**** Given data ****
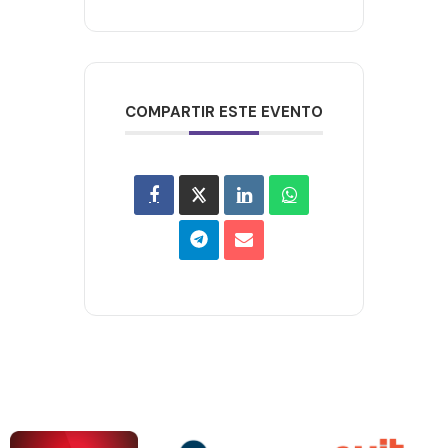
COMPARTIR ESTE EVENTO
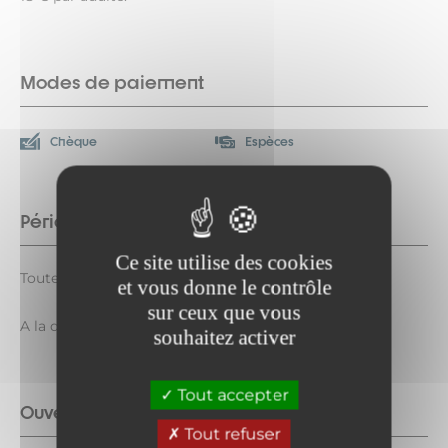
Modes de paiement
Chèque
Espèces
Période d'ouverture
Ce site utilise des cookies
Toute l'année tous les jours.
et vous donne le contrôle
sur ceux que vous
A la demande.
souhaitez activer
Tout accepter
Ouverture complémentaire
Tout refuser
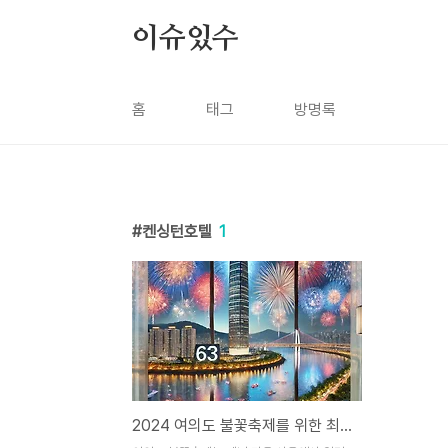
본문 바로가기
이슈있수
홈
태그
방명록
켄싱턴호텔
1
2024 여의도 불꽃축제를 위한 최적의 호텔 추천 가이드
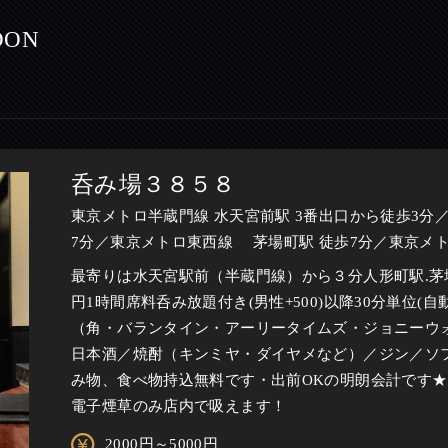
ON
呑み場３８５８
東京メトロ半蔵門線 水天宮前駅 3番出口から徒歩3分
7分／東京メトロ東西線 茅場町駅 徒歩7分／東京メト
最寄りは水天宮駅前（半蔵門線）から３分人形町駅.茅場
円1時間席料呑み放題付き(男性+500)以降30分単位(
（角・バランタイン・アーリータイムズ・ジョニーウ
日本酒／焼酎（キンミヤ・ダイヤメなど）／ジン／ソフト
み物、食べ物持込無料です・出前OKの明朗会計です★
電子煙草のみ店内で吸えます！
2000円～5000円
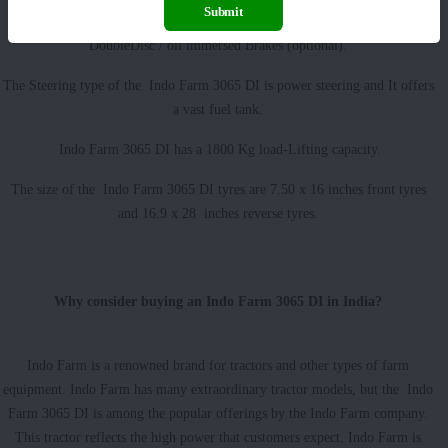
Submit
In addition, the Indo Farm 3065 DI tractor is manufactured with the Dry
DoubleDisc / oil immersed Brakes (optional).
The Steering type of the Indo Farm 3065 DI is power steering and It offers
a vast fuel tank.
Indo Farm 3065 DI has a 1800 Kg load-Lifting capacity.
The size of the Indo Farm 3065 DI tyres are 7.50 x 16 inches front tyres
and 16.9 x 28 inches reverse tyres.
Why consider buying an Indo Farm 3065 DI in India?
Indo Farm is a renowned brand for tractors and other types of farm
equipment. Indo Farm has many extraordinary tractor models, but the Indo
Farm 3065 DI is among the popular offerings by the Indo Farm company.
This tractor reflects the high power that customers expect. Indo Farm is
****
*Exercise:* Could you set down every record above word for word, leaving out the pictures?

*Answer space:*
COMPARTIR ESTE EVENTO
Modes de paiement
Chèque
Espèces
Période d'ouverture
Ce site utilise des cookies
Toute l'année tous les jours.
et vous donne le contrôle
sur ceux que vous
A la demande.
souhaitez activer
Tout accepter
Ouverture complémentaire
Tout refuser
본문 바로가기
이슈있수
홈
태그
방명록
켄싱턴호텔
1
2024 여의도 불꽃축제를 위한 최적의 호텔 추천 가이드
ON
呑み場３８５８
東京メトロ半蔵門線 水天宮前駅 3番出口から徒歩3分
7分／東京メトロ東西線 茅場町駅 徒歩7分／東京メト
最寄りは水天宮駅前（半蔵門線）から３分人形町駅.茅場
円1時間席料呑み放題付き(男性+500)以降30分単位(
（角・バランタイン・アーリータイムズ・ジョニーウ
日本酒／焼酎（キンミヤ・ダイヤメなど）／ジン／ソフト
み物、食べ物持込無料です・出前OKの明朗会計です★
電子煙草のみ店内で吸えます！
2000円～5000円
Submit
In addition, the Indo Farm 3065 DI tractor is manufactured with the Dry
DoubleDisc / oil immersed Brakes (optional).
The Steering type of the Indo Farm 3065 DI is power steering and It offers
a vast fuel tank.
Indo Farm 3065 DI has a 1800 Kg load-Lifting capacity.
The size of the Indo Farm 3065 DI tyres are 7.50 x 16 inches front tyres
and 16.9 x 28 inches reverse tyres.
Why consider buying an Indo Farm 3065 DI in India?
Indo Farm is a renowned brand for tractors and other types of farm
equipment. Indo Farm has many extraordinary tractor models, but the Indo
Farm 3065 DI is among the popular offerings by the Indo Farm company.
This tractor reflects the high power that customers expect. Indo Farm is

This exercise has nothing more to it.